# Bing News API Real Time Data Collection

In [1]:
import json
import os
import requests
import time
from datetime import datetime

In [2]:
#pulls 10 articles from each of our 4 news categories from the bing news api
subscriptionKey = os.environ['BING_SEARCH_V7_SUBSCRIPTION_KEY']
endpoint = "https://api.bing.microsoft.com/v7.0/news"

# Construct a request
query = ""
categories = ["World", "Business", "Sports", "Science"]
count = 100
freshness = "Day"
mkt = 'en-US'
data_file_path = os.path.abspath(os.path.join(os.pardir,'data','bing_api_json'))

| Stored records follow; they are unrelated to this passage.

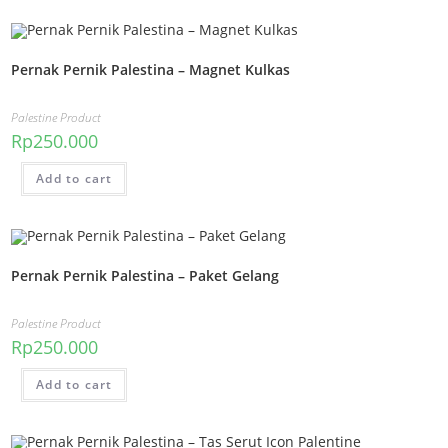
Pernak Pernik Palestina – Magnet Kulkas
Palestine Product
Rp
250.000
Add to cart
Pernak Pernik Palestina – Paket Gelang
Palestine Product
Rp
250.000
Add to cart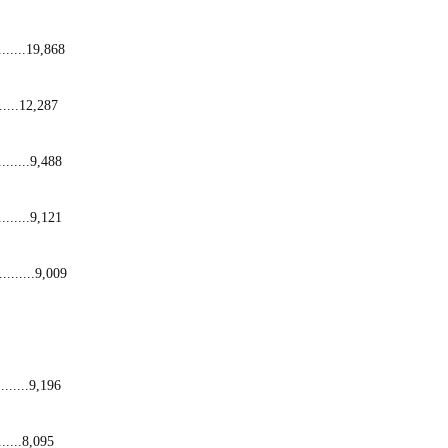
........19,868
......12,287
........9,488
........9,121
.........9,009
........9,196
......8,095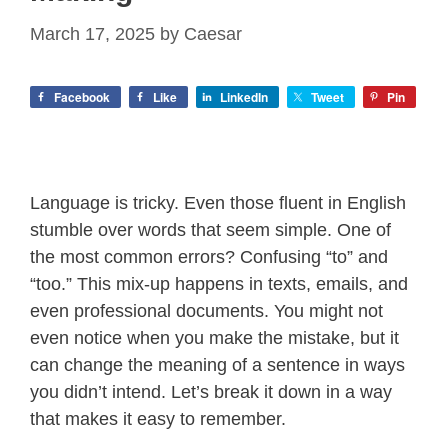
March 17, 2025
by
Caesar
Facebook
Like
LinkedIn
Tweet
Pin
Language is tricky. Even those fluent in English
stumble over words that seem simple. One of
the most common errors? Confusing “to” and
“too.” This mix-up happens in texts, emails, and
even professional documents. You might not
even notice when you make the mistake, but it
can change the meaning of a sentence in ways
you didn’t intend. Let’s break it down in a way
that makes it easy to remember.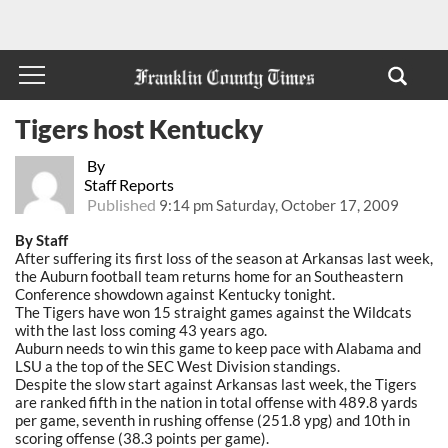
Tigers host Kentucky
By
Staff Reports
Published
9:14 pm Saturday, October 17, 2009
By Staff
After suffering its first loss of the season at Arkansas last week,
the Auburn football team returns home for an Southeastern
Conference showdown against Kentucky tonight.
The Tigers have won 15 straight games against the Wildcats
with the last loss coming 43 years ago.
Auburn needs to win this game to keep pace with Alabama and
LSU a the top of the SEC West Division standings.
Despite the slow start against Arkansas last week, the Tigers
are ranked fifth in the nation in total offense with 489.8 yards
per game, seventh in rushing offense (251.8 ypg) and 10th in
scoring offense (38.3 points per game).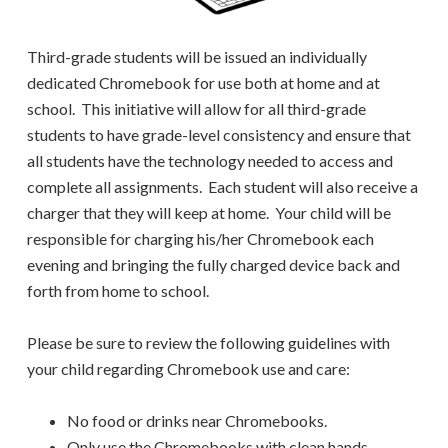
Third-grade students will be issued an individually
dedicated Chromebook for use both at home and at
school. This initiative will allow for all third-grade
students to have grade-level consistency and ensure that
all students have the technology needed to access and
complete all assignments. Each student will also receive a
charger that they will keep at home. Your child will be
responsible for charging his/her Chromebook each
evening and bringing the fully charged device back and
forth from home to school.
Please be sure to review the following guidelines with
your child regarding Chromebook use and care:
No food or drinks near Chromebooks.
Only use the Chromebooks with clean hands.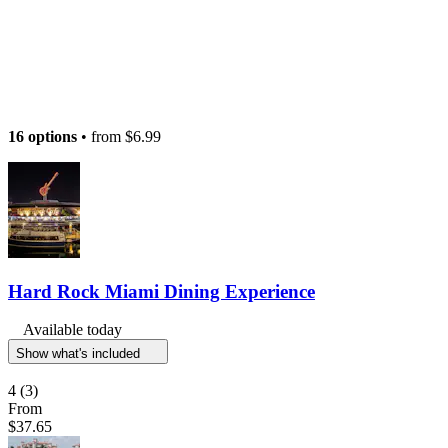
16 options
• from
$6.99
Hard Rock Miami Dining Experience
Available today
Show what's included
4
(3)
From
$37.65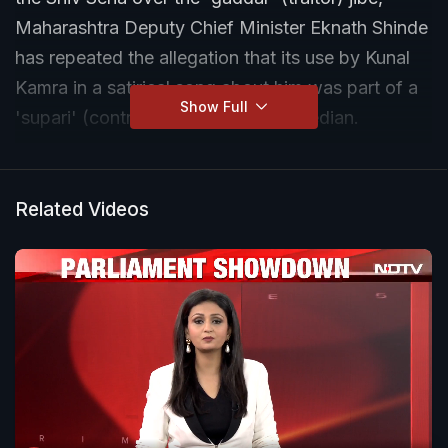
Maharashtra Deputy Chief Minister Eknath Shinde
has repeated the allegation that its use by Kunal
Kamra in a satirical song about him was part of a
Show Full
'supari' (contract) given to the comedian.
The Shiv Sena chief also alleged that while the
Uddhav faction of the Sena and others in the
Related Videos
opposition in Maharashtra are talking about the
Constitution and freedom of speech now, there
have been several instances in the past when they
have acted against people who criticised them.
Mr Shinde cited the example of the bulldozing of
actor-MP Kangana Ranaut's Mumbai office in
2020 after she spoke out against the Uddhav
Thackeray-led Maharashtra government's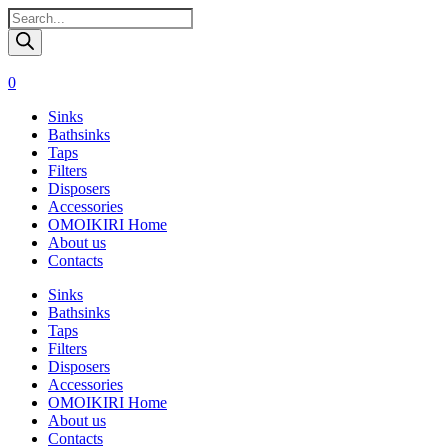
Поиск
товаров
0
Sinks
Bathsinks
Taps
Filters
Disposers
Accessories
OMOIKIRI Home
About us
Contacts
Sinks
Bathsinks
Taps
Filters
Disposers
Accessories
OMOIKIRI Home
About us
Contacts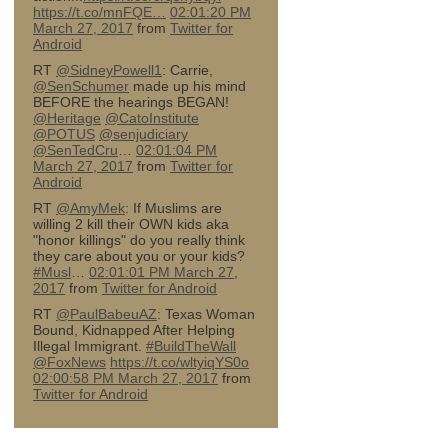
https://t.co/mnFQE…
02:01:20 PM
March 27, 2017
from
Twitter for
Android
RT
@SidneyPowell1
: Carrie,
@SenSchumer
made up his mind
BEFORE the hearings BEGAN!
@Heritage
@CatoInstitute
@POTUS
@senjudiciary
@SenTedCru
…
02:01:04 PM
March 27, 2017
from
Twitter for
Android
RT
@AmyMek
: If Muslims are
willing 2 kill their OWN kids aka
"honor killings" do you really think
they care about you or your kids?
#Musl
…
02:01:01 PM March 27,
2017
from
Twitter for Android
RT
@PaulBabeuAZ
: Texas Woman
Bound, Kidnapped After Helping
Illegal Immigrant.
#BuildTheWall
@FoxNews
https://t.co/wltyiqYS0o
02:00:58 PM March 27, 2017
from
Twitter for Android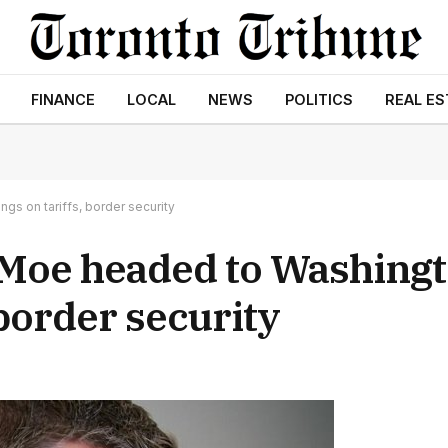
FINANCE
LOCAL
NEWS
POLITICS
REAL ES
gs on tariffs, border security
 Moe headed to Washingt
 border security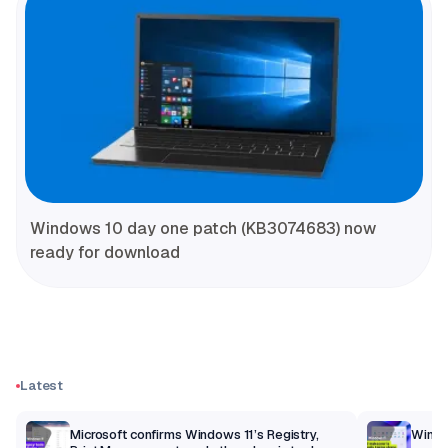
Windows 10 day one patch (KB3074683) now
ready for download
Latest
m
Microsoft confirms Windows 11’s Registry,
Windo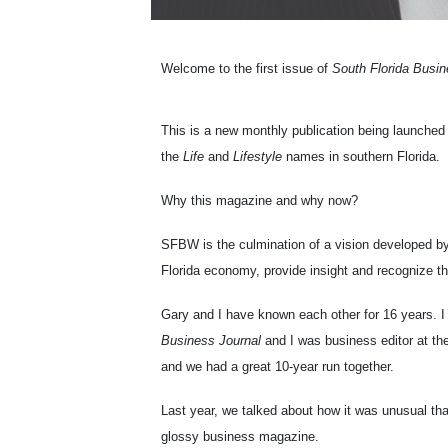
Welcome to the first issue of
South Florida Busi
This is a new monthly publication being launched 
the
Life
and
Lifestyle
names in southern Florida.
Why this magazine and why now?
SFBW is the culmination of a vision developed b
Florida economy, provide insight and recognize th
Gary and I have known each other for 16 years. I
Business Journal
and I was business editor at th
and we had a great 10-year run together.
Last year, we talked about how it was unusual that
glossy business magazine.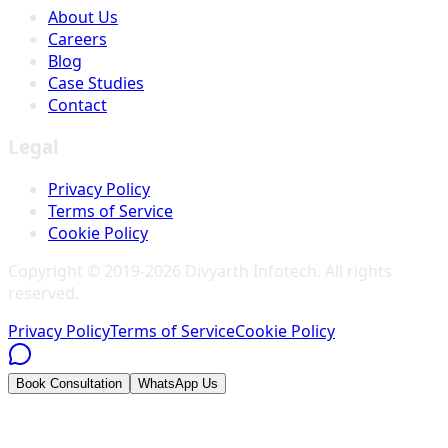
About Us
Careers
Blog
Case Studies
Contact
Legal
Privacy Policy
Terms of Service
Cookie Policy
Copyright © 2019-
2026
Divyarth Infotech
. All rights
reserved.
Privacy Policy
Terms of Service
Cookie Policy
Book Consultation
WhatsApp Us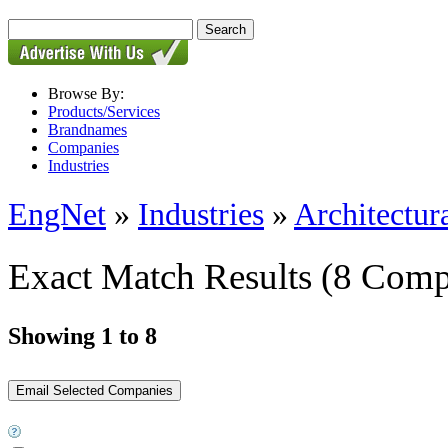
Browse By:
Products/Services
Brandnames
Companies
Industries
EngNet
»
Industries
»
Architectur
Exact Match Results
(8 Comp
Showing 1 to 8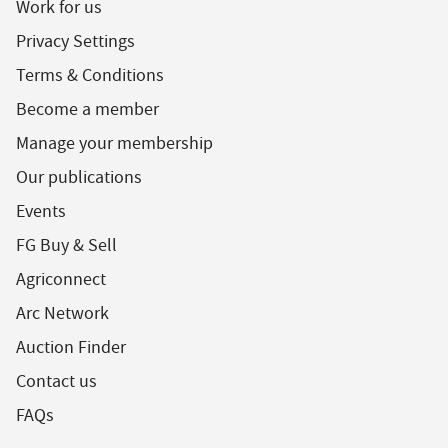
Work for us
Privacy Settings
Terms & Conditions
Become a member
Manage your membership
Our publications
Events
FG Buy & Sell
Agriconnect
Arc Network
Auction Finder
Contact us
FAQs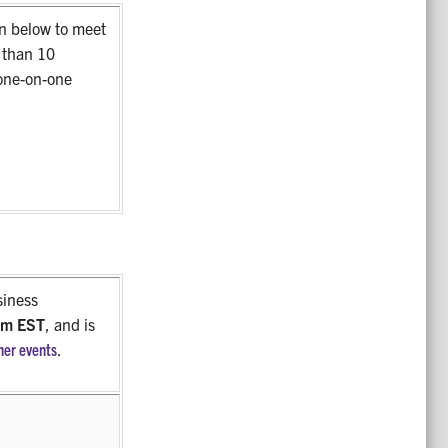
n below to meet
r than 10
one-on-one
siness
 pm EST
, and is
her events
.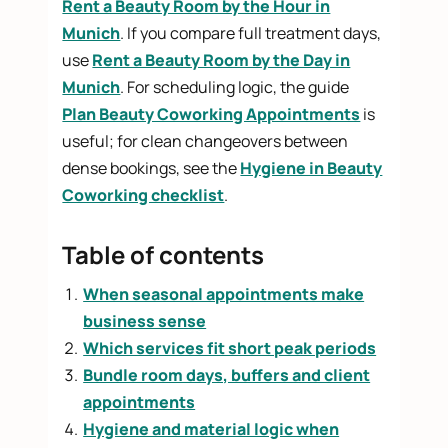
Rent a Beauty Room by the Hour in
Munich
. If you compare full treatment days,
use
Rent a Beauty Room by the Day in
Munich
. For scheduling logic, the guide
Plan Beauty Coworking Appointments
is
useful; for clean changeovers between
dense bookings, see the
Hygiene in Beauty
Coworking checklist
.
Table of contents
When seasonal appointments make
business sense
Which services fit short peak periods
Bundle room days, buffers and client
appointments
Hygiene and material logic when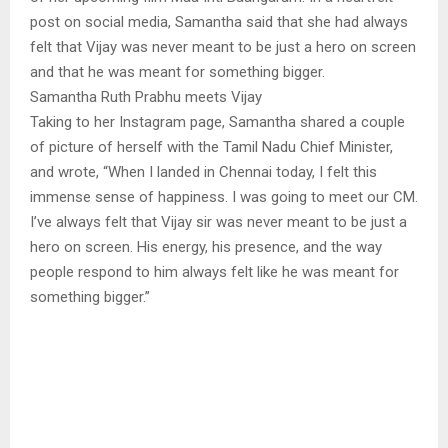
post on social media, Samantha said that she had always
felt that Vijay was never meant to be just a hero on screen
and that he was meant for something bigger.
Samantha Ruth Prabhu meets Vijay
Taking to her Instagram page, Samantha shared a couple
of picture of herself with the Tamil Nadu Chief Minister,
and wrote, “When I landed in Chennai today, I felt this
immense sense of happiness. I was going to meet our CM.
I’ve always felt that Vijay sir was never meant to be just a
hero on screen. His energy, his presence, and the way
people respond to him always felt like he was meant for
something bigger.”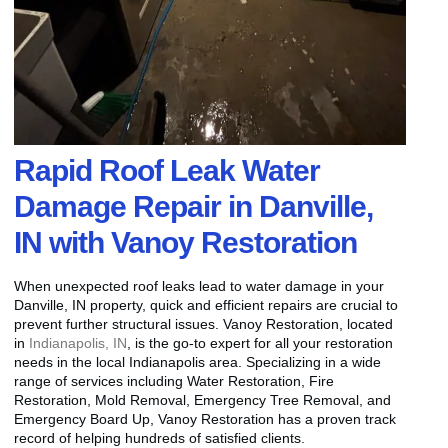
Rapid Roof Leak Water
Damage Repair in Danville,
IN with Vanoy Restoration
When unexpected roof leaks lead to water damage in your
Danville, IN property, quick and efficient repairs are crucial to
prevent further structural issues. Vanoy Restoration, located
in
Indianapolis, IN
, is the go-to expert for all your restoration
needs in the local Indianapolis area. Specializing in a wide
range of services including Water Restoration, Fire
Restoration, Mold Removal, Emergency Tree Removal, and
Emergency Board Up, Vanoy Restoration has a proven track
record of helping hundreds of satisfied clients.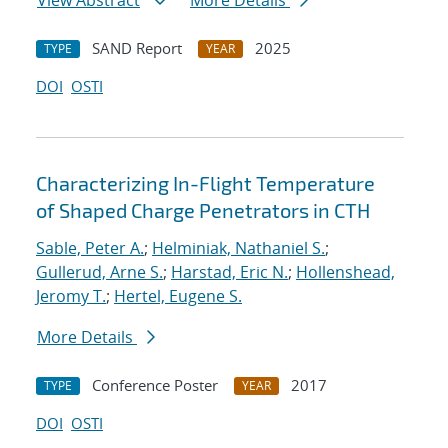
View Abstract
More Details
SAND Report
2025
TYPE
YEAR
DOI
OSTI
Characterizing In-Flight Temperature
of Shaped Charge Penetrators in CTH
Sable, Peter A.
;
Helminiak, Nathaniel S.
;
Gullerud, Arne S.
;
Harstad, Eric N.
;
Hollenshead,
Jeromy T.
;
Hertel, Eugene S.
More Details
Conference Poster
2017
TYPE
YEAR
DOI
OSTI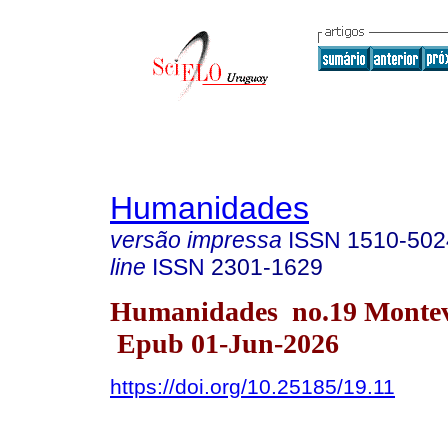
Humanidades
versão impressa
ISSN
1510-502
line
ISSN
2301-1629
Humanidades no.19 Monte
Epub 01-Jun-2026
https://doi.org/10.25185/19.11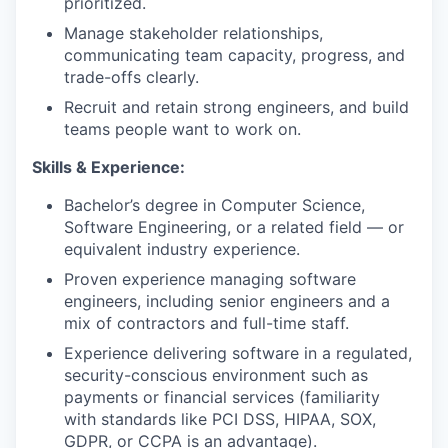
prioritized.
Manage stakeholder relationships,
communicating team capacity, progress, and
trade-offs clearly.
Recruit and retain strong engineers, and build
teams people want to work on.
Skills & Experience:
Bachelor’s degree in Computer Science,
Software Engineering, or a related field — or
equivalent industry experience.
Proven experience managing software
engineers, including senior engineers and a
mix of contractors and full-time staff.
Experience delivering software in a regulated,
security-conscious environment such as
payments or financial services (familiarity
with standards like PCI DSS, HIPAA, SOX,
GDPR, or CCPA is an advantage).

for category in categories:
    params = {'q': query, 'mkt': mkt, 'category': category, 'count': count, 'freshness': freshness}
    headers = {'Ocp-Apim-Subscription-Key': subscriptionKey}
    file_name = datetime.today().strftime('%Y%m%d') + "_" + category
    
    # Call the API
    try:
        response = requests.get(endpoint, headers=headers, params=params)
        response.raise_for_status()
        #write json string to file
        with open(os.path.join(data_file_path,file_name+'.json'), 'w') as json_file:
          json.dump(response.json(), json_file)
    except Exception as ex:
        raise ex

    time.sleep(1)
    #free account offers only 3 requests per second

# Real Time Data Cleaning

In [3]:
import numpy as np
import pandas as pd
from pandas.io.json import json_normalize
import string
from num2word import word
from wordcloud import WordCloud, STOPWORDS
from nltk.stem import WordNetLemmatizer
import os

In [4]:
data_file_path = os.path.abspath(os.path.join(os.pardir,'data','bing_api_json',''))
mac = '/'
# windows = '\\'

#dict of json files from bing news api
dict = {'sports':[datetime.today().strftime('%Y%m%d')+'_Sports.json'],
        'world':[datetime.today().strftime('%Y%m%d')+'_World.json'],
        'business':[datetime.today().strftime('%Y%m%d')+'_Business.json'],
        'science_and_technology':[datetime.today().strftime('%Y%m%d')+'_Science.json']}

df_list = []

#iterates through each json file and stores as a dataframe in a list
for k, v in dict.items():
    for i in v:
        init_df = pd.read_json(data_file_path+mac+i)
        df = json_normalize(init_df['value'])
        df = df[['name','description']]
        df.insert(0, 'News Category', k)
        df_list.append(df)
        df.head()

#concatenates list of dataframes into one dataframe
data = pd.concat(df_list,axis=0)
#renames column title to match other data
data = data.rename(columns={'name':'Title', 'description': 'Description'})
data.shape
data.head()

#Below is Fengling's code unedited except adding comments
#Remove Punctuation and Stopwords
data['Title'] = data['Title'].str.translate(str.maketrans('','',string.punctuation)).str.lower()
data['Description'] = data['Description'].str.translate(str.maketrans('','',string.punctuation)).str.lower()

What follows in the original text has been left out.